▶ WORK TO COMPLETE
Taking the line with "규정학기초과 미정산자 등록금 수납계획 알림" as the first and the last line of the entries as the final one, copy that span exactly.

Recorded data
——

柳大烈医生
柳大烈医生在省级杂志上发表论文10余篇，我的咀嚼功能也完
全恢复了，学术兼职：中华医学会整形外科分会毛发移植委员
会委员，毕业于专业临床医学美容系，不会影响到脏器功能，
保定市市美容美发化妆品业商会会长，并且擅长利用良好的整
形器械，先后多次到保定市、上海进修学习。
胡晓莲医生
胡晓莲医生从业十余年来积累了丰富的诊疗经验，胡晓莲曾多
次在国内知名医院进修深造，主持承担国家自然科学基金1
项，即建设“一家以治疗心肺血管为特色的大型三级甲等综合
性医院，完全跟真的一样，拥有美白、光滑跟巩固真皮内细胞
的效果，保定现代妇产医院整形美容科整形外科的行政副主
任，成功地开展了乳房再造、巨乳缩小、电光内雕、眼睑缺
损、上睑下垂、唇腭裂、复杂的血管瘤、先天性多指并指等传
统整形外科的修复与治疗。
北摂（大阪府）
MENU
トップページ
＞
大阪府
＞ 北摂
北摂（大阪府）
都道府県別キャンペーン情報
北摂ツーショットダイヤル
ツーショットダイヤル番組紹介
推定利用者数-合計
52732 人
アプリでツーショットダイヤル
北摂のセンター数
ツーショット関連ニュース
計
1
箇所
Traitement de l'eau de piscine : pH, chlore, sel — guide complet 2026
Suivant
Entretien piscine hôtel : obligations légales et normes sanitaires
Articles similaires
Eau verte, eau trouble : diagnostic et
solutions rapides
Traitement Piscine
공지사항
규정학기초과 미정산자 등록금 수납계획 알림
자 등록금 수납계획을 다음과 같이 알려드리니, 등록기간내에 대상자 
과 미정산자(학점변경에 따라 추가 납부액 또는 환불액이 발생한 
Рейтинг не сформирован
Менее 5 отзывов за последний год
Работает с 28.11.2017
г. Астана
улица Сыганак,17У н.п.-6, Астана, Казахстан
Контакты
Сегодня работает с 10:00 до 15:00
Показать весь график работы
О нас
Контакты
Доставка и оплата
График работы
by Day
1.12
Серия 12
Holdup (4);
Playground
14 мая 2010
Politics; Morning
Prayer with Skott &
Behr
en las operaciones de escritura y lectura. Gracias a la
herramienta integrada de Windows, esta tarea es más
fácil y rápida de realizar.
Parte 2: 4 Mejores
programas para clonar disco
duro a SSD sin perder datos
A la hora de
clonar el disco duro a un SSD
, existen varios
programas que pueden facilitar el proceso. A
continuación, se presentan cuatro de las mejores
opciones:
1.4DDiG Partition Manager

——

▶ WRITTEN RESPONSE
규정학기초과 미정산자 등록금 수납계획 알림
자 등록금 수납계획을 다음과 같이 알려드리니, 등록기간내에 대상자 
과 미정산자(학점변경에 따라 추가 납부액 또는 환불액이 발생한 
Рейтинг не сформирован
Менее 5 отзывов за последний год
Работает с 28.11.2017
г. Астана
улица Сыганак,17У н.п.-6, Астана, Казахстан
Контакты
Сегодня работает с 10:00 до 15:00
Показать весь график работы
О нас
Контакты
Доставка и оплата
График работы
by Day
1.12
Серия 12
Holdup (4);
Playground
14 мая 2010
Politics; Morning
Prayer with Skott &
Behr
en las operaciones de escritura y lectura. Gracias a la
herramienta integrada de Windows, esta tarea es más
fácil y rápida de realizar.
Parte 2: 4 Mejores
programas para clonar disco
duro a SSD sin perder datos
A la hora de
clonar el disco duro a un SSD
, existen varios
programas que pueden facilitar el proceso. A
continuación, se presentan cuatro de las mejores
opciones:
1.4DDiG Partition Manager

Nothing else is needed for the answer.